II. Sufficiency of the Evidence

But Floreck contends that the evidence, even with Mazza’s statement, was insufficient to support all seven burglary convictions. A person is guilty of burglary in the second degree if he enters or remains unlawfully in a building with intent to commit a crime against a person or property therein. RCW 9A.52.030. If the evidence is insufficient to support the convictions, Floreck is entitled to dismissal with prejudice. State v. Anderson, 96 Wn.2d 739, 742, 638 P.2d 1205 (1982).

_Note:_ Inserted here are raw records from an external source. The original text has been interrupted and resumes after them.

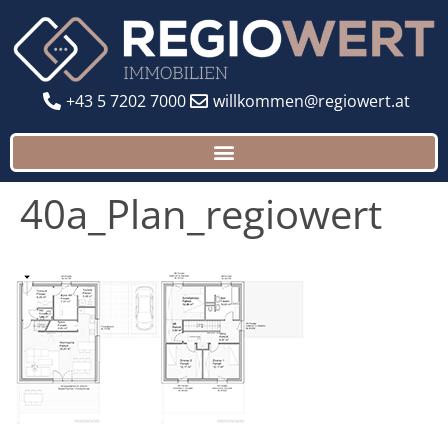
+43 5 7202 7000
willkommen@regiowert.at
40a_Plan_regiowert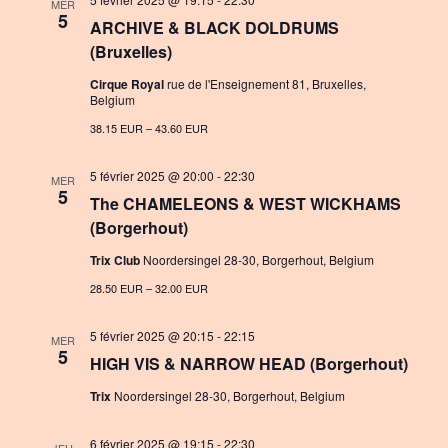
t
MER
v
5
ARCHIVE & BLACK DOLDRUMS
i
i
(Bruxelles)
o
g
Cirque Royal
rue de l'Enseignement 81, Bruxelles,
Belgium
n
a
38.15 EUR – 43.60 EUR
t
i
5 février 2025 @ 20:00
-
22:30
MER
5
The CHAMELEONS & WEST WICKHAMS
o
(Borgerhout)
n
Trix Club
Noordersingel 28-30, Borgerhout, Belgium
28.50 EUR – 32.00 EUR
5 février 2025 @ 20:15
-
22:15
MER
5
HIGH VIS & NARROW HEAD (Borgerhout)
Trix
Noordersingel 28-30, Borgerhout, Belgium
6 février 2025 @ 19:15
-
22:30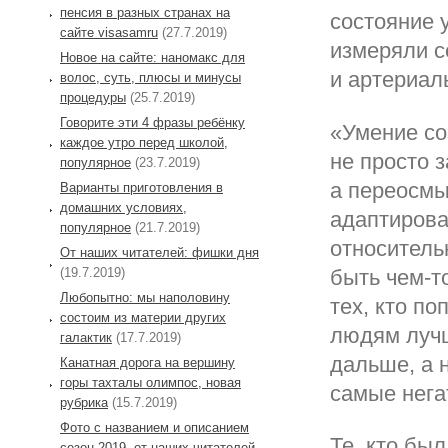
пенсия в разных странах на
состояние 
сайте visasamru
(27.7.2019)
измеряли с
Новое на сайте: наномакс для
и артериал
волос, суть, плюсы и минусы
процедуры
(25.7.2019)
Говорите эти 4 фразы ребёнку
«Умение со
каждое утро перед школой,
не просто 
популярное
(23.7.2019)
а переосмы
Варианты приготовления в
домашних условиях,
адаптирова
популярное
(21.7.2019)
относительн
От наших читателей: фишки дня
(19.7.2019)
быть чем-т
Любопытно: мы наполовину
тех, кто п
состоим из материи других
людям лучш
галактик
(17.7.2019)
дальше, а 
Канатная дорога на вершину
горы тахталы олимпос, новая
самые нега
рубрика
(15.7.2019)
Фото с названием и описанием
Те, кто бы
сезон 2019, от наших читателей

A party who challenges the sufficiency of the evidence admits the truth of the State’s evidence and all reasonable inferences from the evidence. State v. Salinas, 119 Wn.2d 192, 201, 829 P.2d 1068 (1992). Thus, we review such a challenge by asking whether, considering the evidence in the light most favorable to the State, the jury could have found guilt beyond a reasonable doubt. Salinas, 119 Wn.2d at 201. Circumstantial evidence is as reliable as direct evidence. State v. Delmarter, 94 Wn.2d 634, 638, 618 P.2d 99 (1980). We do not review the jury’s credibility determinations. State v. Camarillo, 115 Wn.2d 60, 71, 794 P.2d 850 (1990).

[141]*141Mazza admitted to Mitchell that she and Floreck had burglarized some storage units.